A summer of turning points: sport, politics…and faith ?
On Sunday, I sat to watch, as did 17.4 million others, the second England national football team to reach a European Championship final in two years. This time, it was the turn of the England Women’s team, emulating what the men’s team had done the previous year. I hadn’t followed the tournament that closely, but I couldn’t help being swept up in the excitement and I tuned in to both the semi-final and final to experience it for myself.
It was amazing to see how much this opportunity meant to the women on the pitch—the jubilant scenes as they lifted the cup, the first senior England side for over 60 years to win a major trophy, were not something you can forget in a hurry. But as the media around the event kept reminding us, it was all so different not that long ago.
It hasn’t been that long since women were banned from playing official matches, and interviews with former players showed how difficult things had been for them on their footballing journeys, even in recent years. The stories of some of the heroes on the pitch on Sunday were telling—of having to play with boys teams because there were no options for playing with other girls, and facing having that taken away once they reached a certain age (the Football Association rules dictating the age that boys and girls need to play in separate teams was only recently raised to under-18s). We’ve definitely come a long way, with Sunday’s final having the highest in-person attendance of any European Championship game, male or female, but we still have a long way to go to give girls the same opportunities as boys in being involved in our national obsession. However, it feels like we are at a turning point now—momentum is behind them and, with proper support, women’s football could become something amazing.

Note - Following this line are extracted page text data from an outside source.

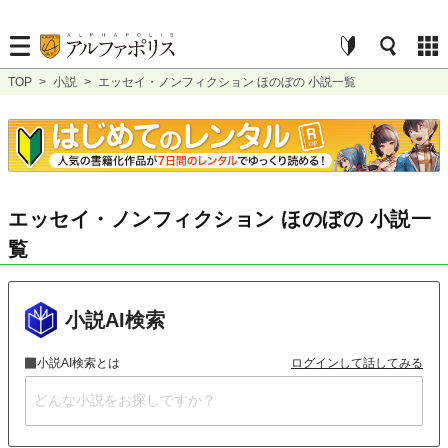
TOP
>
小説
>
エッセイ・ノンフィクション ほのぼの 小説一覧
エッセイ・ノンフィクション ほのぼの 小説一
覧
小説AI検索
小説AI検索とは
ログインして話してみる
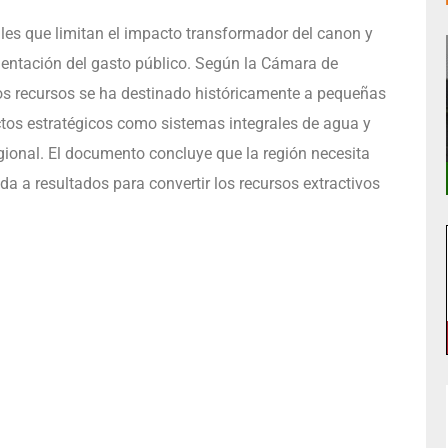
pales que limitan el impacto transformador del canon y
gmentación del gasto público. Según la Cámara de
os recursos se ha destinado históricamente a pequeñas
ectos estratégicos como sistemas integrales de agua y
egional. El documento concluye que la región necesita
da a resultados para convertir los recursos extractivos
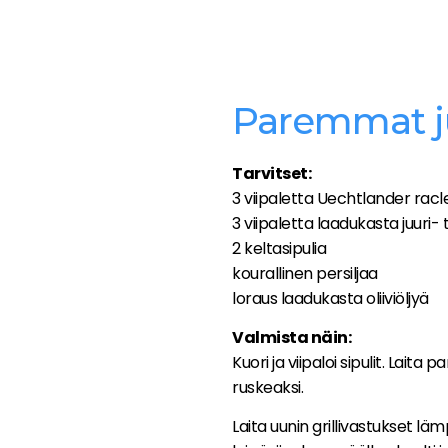
Paremmat ju
Tarvitset:
3 viipaletta Uechtlander racl
3 viipaletta laadukasta juuri- 
2 keltasipulia
kourallinen persiljaa
loraus laadukasta oliiviöljyä
Valmista näin:
Kuori ja viipaloi sipulit. Laita pa
ruskeaksi.
Laita uunin grillivastukset l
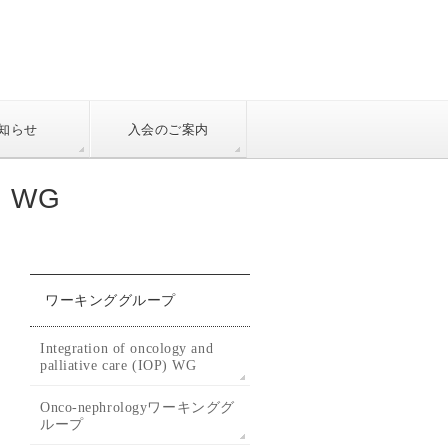
知らせ
入会のご案内
P) WG
ワーキンググループ
Integration of oncology and
palliative care (IOP) WG
Onco-nephrologyワーキンググ
ループ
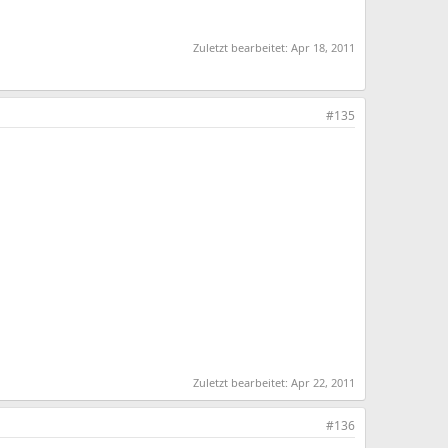
Zuletzt bearbeitet:
Apr 18, 2011
#135
Zuletzt bearbeitet:
Apr 22, 2011
#136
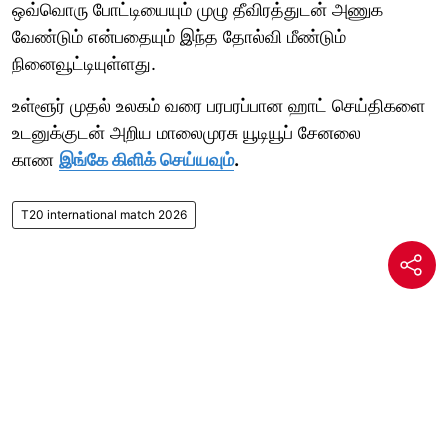
ஒவ்வொரு போட்டியையும் முழு தீவிரத்துடன் அணுக
வேண்டும் என்பதையும் இந்த தோல்வி மீண்டும்
நினைவூட்டியுள்ளது.
உள்ளூர் முதல் உலகம் வரை பரபரப்பான ஹாட் செய்திகளை
உடனுக்குடன் அறிய மாலைமுரசு யூடியூப் சேனலை
காண
இங்கே கிளிக் செய்யவும்
.
T20 international match 2026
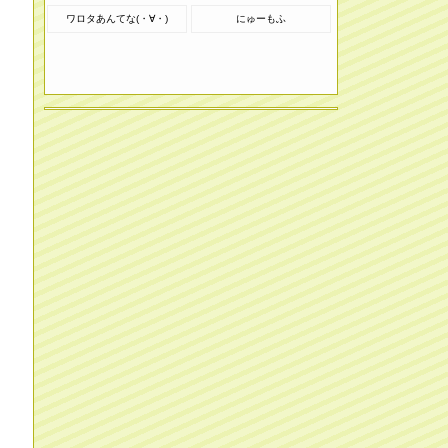
ワロタあんてな(・∀・)
にゅーもふ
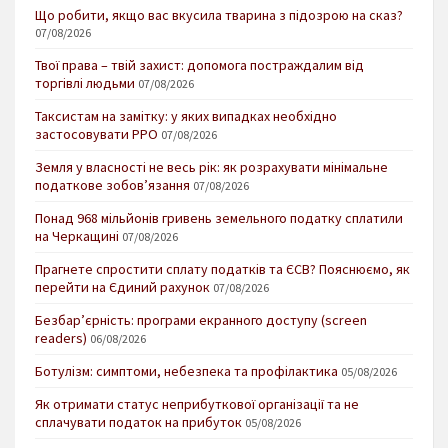
Що робити, якщо вас вкусила тварина з підозрою на сказ?
07/08/2026
Твої права – твій захист: допомога постраждалим від
торгівлі людьми
07/08/2026
Таксистам на замітку: у яких випадках необхідно
застосовувати РРО
07/08/2026
Земля у власності не весь рік: як розрахувати мінімальне
податкове зобов’язання
07/08/2026
Понад 968 мільйонів гривень земельного податку сплатили
на Черкащині
07/08/2026
Прагнете спростити сплату податків та ЄСВ? Пояснюємо, як
перейти на Єдиний рахунок
07/08/2026
Безбар’єрність: програми екранного доступу (screen
readers)
06/08/2026
Ботулізм: симптоми, небезпека та профілактика
05/08/2026
Як отримати статус неприбуткової організації та не
сплачувати податок на прибуток
05/08/2026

It also feels like we’re at a turning point as a country. This summer, Rishi Sunak and Liz Truss will be battling to convince Conservative Party members that their vision for the UK is the best one. Whoever wins will have a number of key decisions to take on their first day—how we deal with a cost-of-living crisis the likes of which we’ve not seen in a generation, and which of their predecessor’s policies they will look to carry forward.
One of those key policies that saw the Conservatives sweep the last election was ‘levelling up’, a pledge to open up opportunities in towns and cities that had often found such opportunities difficult to come by, a pledge that seems all that more important as certain communities suffer more than others as a result of rising prices.
There was also a promise to change the way that faith and government interact, with the Faith New Deal Pilot programme—whose long-awaited results were announced last week—leading to a Faith Compact, a set of principles that will allow faith and government to have a framework from which to work together. However, it remains to be seen whether either of the two candidates will look to carry on these policies, or whether they will let the momentum of the moment pass.
Faith communities are often at the forefront of helping our communities to grow and thrive but are equally often faced with not receiving the recognition they deserve. Maybe we are on the cusp of change, where we will see faith communities able to lift up their own trophies and able to display their jubilation at a changed nation in their own ways. We’ll have to watch with interest as the new Prime Minister is announced on 5th September, and key policy decisions are announced, to find out.